In [169]:
%matplotlib inline
# Required Python Packages
import pandas as pd
from sklearn.model_selection import train_test_split
from sklearn.ensemble import RandomForestClassifier
from sklearn.metrics import accuracy_score
from sklearn.metrics import confusion_matrix
from sklearn.metrics import roc_auc_score

In [212]:
# Reading in data from the 50-50 readmit vs. nonreadmit dataset

df = pd.read_csv('dfd.csv')
df.head();

In [213]:
# Dropping certain columns

# Dropping ID numbers and dates
df = df.drop(columns=['subject_id', 'hadm_id', 'admittime', 'dischtime'])

# Dropping labevents and chartevents values of less importance based on feature selection (2/3 values for each measurement)
df = df.drop(columns=['rdw_min', 'rdw_max', 'hemoglobin_min', 'hemoglobin_max', 'creatinine_median', 'creatinine_min', 
                      'hematocrit_median', 'hematocrit_min', 'tempc_median', 'tempc_max', 'resprate_median', 
                      'resprate_min', 'wbc_median', 'wbc_max', 'inr_min', 'inr_median', 'ptt_median', 'ptt_max', 
                      'lactate_median', 'lactate_max', 'sysbp_median', 'sysbp_min', 'spo2_median', 'spo2_max', 
                      'bilirubin_median', 'bilirubin_max', 'platelet_median', 'platelet_max', 'heartrate_min',
                      'heartrate_median'])
df.head();

In [214]:
# Converting categorical features into dummy variables

df_converted = pd.get_dummies(df)
df_converted.head();

In [173]:
# Splitting dataframe into data (predictors) vs. label (attributed to be predicted)

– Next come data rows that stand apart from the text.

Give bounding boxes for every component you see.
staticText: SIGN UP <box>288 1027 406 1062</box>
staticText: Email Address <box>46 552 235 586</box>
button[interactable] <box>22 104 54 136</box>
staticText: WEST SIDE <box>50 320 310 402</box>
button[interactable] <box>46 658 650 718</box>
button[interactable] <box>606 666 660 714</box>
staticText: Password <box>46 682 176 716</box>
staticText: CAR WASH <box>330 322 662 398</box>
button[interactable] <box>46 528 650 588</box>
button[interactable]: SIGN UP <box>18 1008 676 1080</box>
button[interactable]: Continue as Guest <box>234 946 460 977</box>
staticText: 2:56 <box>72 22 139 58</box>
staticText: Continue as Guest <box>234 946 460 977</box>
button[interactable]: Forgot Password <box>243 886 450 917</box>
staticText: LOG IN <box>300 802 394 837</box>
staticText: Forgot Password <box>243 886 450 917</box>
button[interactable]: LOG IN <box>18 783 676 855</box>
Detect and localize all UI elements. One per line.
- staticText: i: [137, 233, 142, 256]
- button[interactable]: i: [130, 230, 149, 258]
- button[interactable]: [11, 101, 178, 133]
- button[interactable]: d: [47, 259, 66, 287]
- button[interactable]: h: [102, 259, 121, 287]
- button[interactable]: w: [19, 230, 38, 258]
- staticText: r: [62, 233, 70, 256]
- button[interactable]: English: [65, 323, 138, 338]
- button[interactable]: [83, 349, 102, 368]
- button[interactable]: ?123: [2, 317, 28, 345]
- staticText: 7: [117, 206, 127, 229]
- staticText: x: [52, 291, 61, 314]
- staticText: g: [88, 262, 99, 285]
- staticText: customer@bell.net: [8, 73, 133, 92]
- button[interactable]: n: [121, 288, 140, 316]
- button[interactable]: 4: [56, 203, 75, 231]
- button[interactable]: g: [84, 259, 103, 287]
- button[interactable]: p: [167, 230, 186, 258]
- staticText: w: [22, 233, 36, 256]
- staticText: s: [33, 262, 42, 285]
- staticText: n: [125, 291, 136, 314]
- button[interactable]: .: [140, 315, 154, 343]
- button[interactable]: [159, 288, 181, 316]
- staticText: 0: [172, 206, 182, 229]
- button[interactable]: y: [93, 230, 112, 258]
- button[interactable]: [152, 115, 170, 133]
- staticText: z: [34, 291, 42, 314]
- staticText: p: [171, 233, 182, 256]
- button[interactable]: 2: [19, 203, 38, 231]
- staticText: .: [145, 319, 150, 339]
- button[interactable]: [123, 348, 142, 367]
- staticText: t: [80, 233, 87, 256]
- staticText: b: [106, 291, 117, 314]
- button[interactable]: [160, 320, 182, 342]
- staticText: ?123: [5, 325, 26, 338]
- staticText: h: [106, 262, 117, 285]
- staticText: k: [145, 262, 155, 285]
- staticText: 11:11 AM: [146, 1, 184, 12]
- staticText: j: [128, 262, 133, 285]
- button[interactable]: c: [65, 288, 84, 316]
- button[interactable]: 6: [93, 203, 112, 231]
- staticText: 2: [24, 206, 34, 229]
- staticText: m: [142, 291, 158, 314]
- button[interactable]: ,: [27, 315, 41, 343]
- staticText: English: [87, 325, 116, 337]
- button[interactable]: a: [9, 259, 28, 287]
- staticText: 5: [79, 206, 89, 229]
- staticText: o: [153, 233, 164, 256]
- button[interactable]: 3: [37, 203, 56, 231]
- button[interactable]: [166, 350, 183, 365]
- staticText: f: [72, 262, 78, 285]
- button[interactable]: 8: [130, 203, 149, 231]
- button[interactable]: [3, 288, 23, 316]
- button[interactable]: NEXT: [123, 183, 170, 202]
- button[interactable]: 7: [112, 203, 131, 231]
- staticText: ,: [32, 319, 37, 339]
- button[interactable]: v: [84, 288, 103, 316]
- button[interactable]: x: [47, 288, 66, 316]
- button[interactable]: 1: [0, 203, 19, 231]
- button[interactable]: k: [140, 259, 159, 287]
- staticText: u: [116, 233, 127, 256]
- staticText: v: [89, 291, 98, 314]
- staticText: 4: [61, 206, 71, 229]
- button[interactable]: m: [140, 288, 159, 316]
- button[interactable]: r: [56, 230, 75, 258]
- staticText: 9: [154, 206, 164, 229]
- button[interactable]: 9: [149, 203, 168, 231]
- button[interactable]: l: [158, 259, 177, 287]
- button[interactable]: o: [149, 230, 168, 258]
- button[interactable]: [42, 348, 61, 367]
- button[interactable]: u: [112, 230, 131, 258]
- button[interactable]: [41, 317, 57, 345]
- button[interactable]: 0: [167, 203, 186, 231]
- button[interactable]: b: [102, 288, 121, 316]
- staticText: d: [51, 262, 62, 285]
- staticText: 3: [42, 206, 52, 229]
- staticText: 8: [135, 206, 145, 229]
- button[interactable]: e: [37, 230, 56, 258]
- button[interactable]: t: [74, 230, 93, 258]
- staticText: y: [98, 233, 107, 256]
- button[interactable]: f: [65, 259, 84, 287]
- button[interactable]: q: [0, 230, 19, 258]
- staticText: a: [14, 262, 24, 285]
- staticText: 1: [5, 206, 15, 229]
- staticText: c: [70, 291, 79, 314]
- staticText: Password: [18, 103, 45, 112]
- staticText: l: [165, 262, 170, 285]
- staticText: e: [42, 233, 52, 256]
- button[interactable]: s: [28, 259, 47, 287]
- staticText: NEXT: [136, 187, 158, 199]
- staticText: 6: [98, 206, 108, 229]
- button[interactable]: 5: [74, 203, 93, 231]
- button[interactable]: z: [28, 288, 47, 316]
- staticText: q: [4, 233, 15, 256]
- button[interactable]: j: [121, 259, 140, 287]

label_df = df_converted.pop('followed_by_readmit')
data_df = df_converted
names = data_df.columns.values
#print('label_df:\n', label_df.head(), 2*'\n', 'data_df:\n', data_df.head())

In [215]:
# Converting dataframes to NumPy arrays

label = label_df.values
data = data_df.values

In [216]:
# 80/20 train-test split

from sklearn.model_selection import train_test_split

train_data, test_data, train_label, test_label = train_test_split(data, label, train_size=0.8, test_size=0.2, random_state=10)
print('Training data:', train_data.shape, '\tTest data:', test_data.shape)
print('Training labels:', train_label.shape, '\tTest labels:', test_label.shape)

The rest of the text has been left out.